A long-time anti-apartheid activist, Rassool Snyman, described the trap to me in stark terms. "They never freed us. They only took the chain from around our neck and put it on our ankles." Yasmin Sooka, a prominent South African human rights activist, told me that the transition "was business saying, ‘We’ll keep everything and you [the ANC] will rule in name. . . . You can have political power, you can have the façade of governing, but the real governance will take place somewhere else.’", It was a process of infantilization that is common to so-called transitional countries—new governments are, in effect, given the keys to the house but not the combination to the safe.
Part of what I wanted to understand was how, after such an epic struggle for freedom, any of this could have been allowed to happen. Not just how the leaders of the liberation movement gave up the economic front, but how the ANC’s base—people who had already sacrificed so much—let their leaders give it up. Why didn’t the grassroots movement demand that the ANC keep the promises of the Freedom Charter and rebel against the concessions as they were being made?
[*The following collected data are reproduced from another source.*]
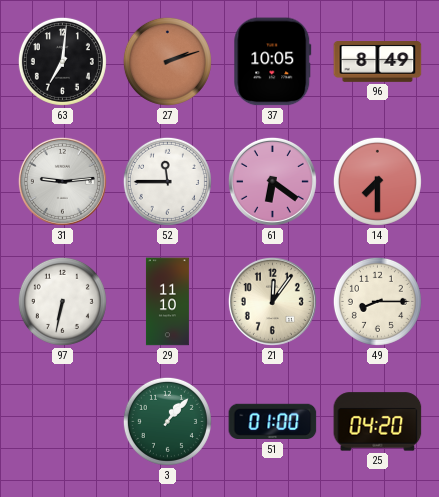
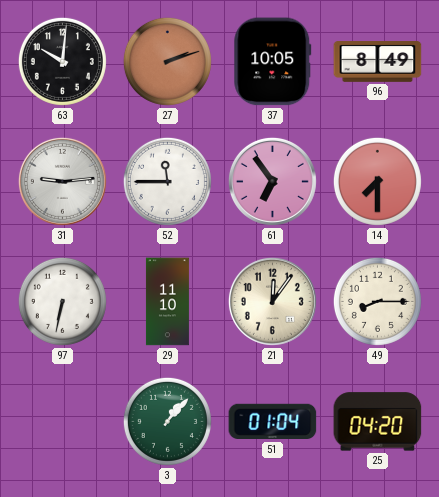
63: 7:01 -> 10:01
61: 6:21 -> 6:54
51: 01:00 -> 01:04
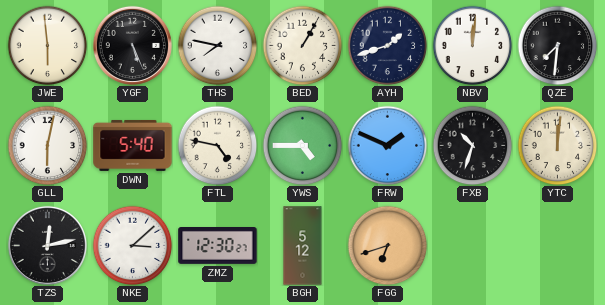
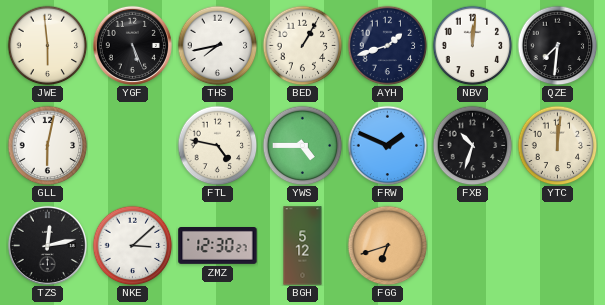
THS: 7:47 -> 7:43
DWN: 5:40 -> none
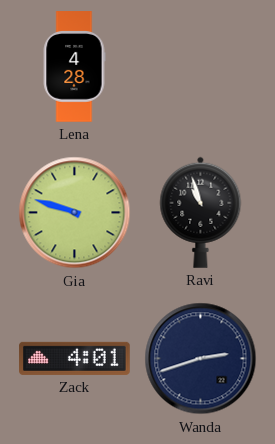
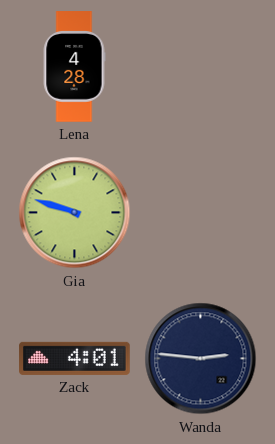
Ravi: 10:57 -> none
Wanda: 2:42 -> 2:46
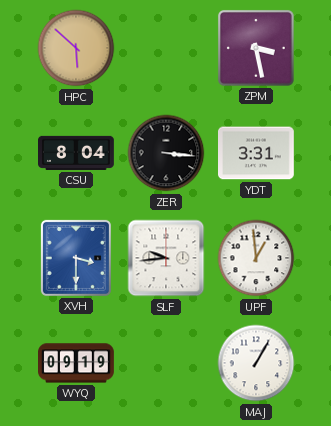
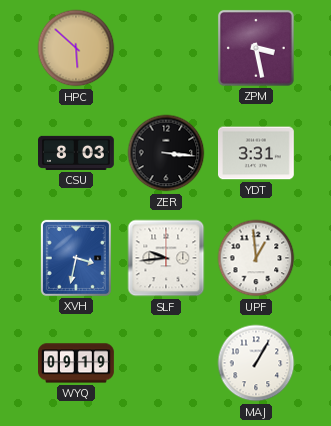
CSU: 8:04 -> 8:03
XVH: 3:30 -> 3:32
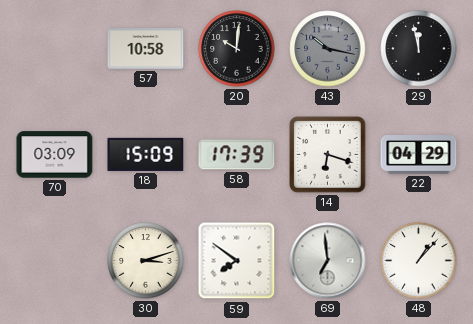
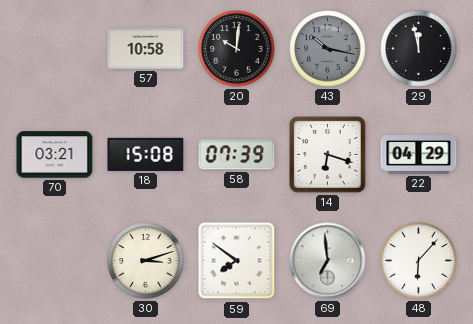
70: 03:09 -> 03:21
18: 15:09 -> 15:08
58: 17:39 -> 07:39
48: 1:07 -> 6:07
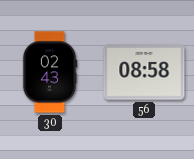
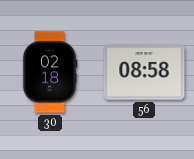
30: 02:43 -> 02:18
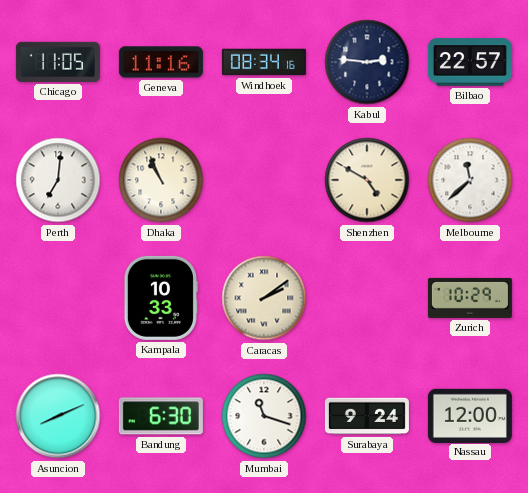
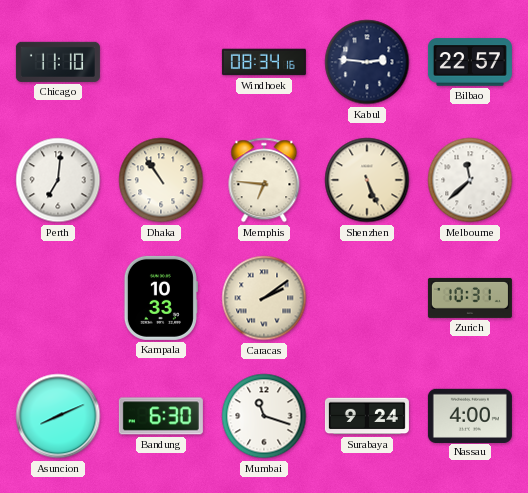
Chicago: 11:05 -> 11:10
Geneva: 11:16 -> none
Dhaka: 10:56 -> 10:54
Memphis: none -> 6:46
Shenzhen: 4:50 -> 5:26
Zurich: 10:29 -> 10:31
Nassau: 12:00 -> 4:00
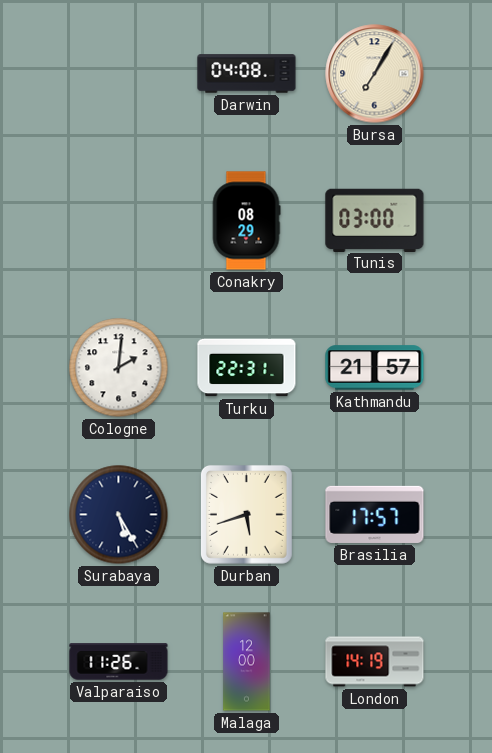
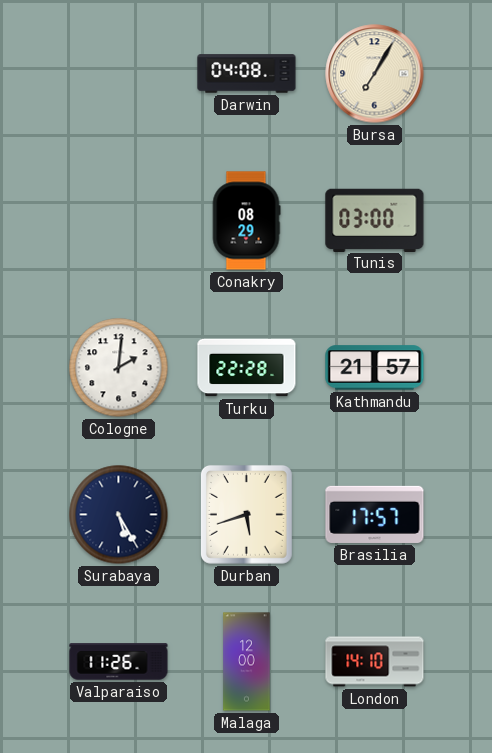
Turku: 22:31 -> 22:28
London: 14:19 -> 14:10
I put the question to William Gumede, a third-generation ANC activist who, as a leader of the student movement during the transition, was on the streets in those tumultuous years. "Everyone was watching the political negotiations," he recalled, referring to the de Klerk–Mandela summits. "And if people felt it wasn’t going well there would be mass protests. But when the economic negotiators would report back, people thought it was technical; no one was interested." This perception, he said, was encouraged by Mbeki, who portrayed the talks as "administrative" and of no popular concern (much like the Chileans with their "technified democracy"). As a result, he told me, with great exasperation, "We missed it! We missed the real story."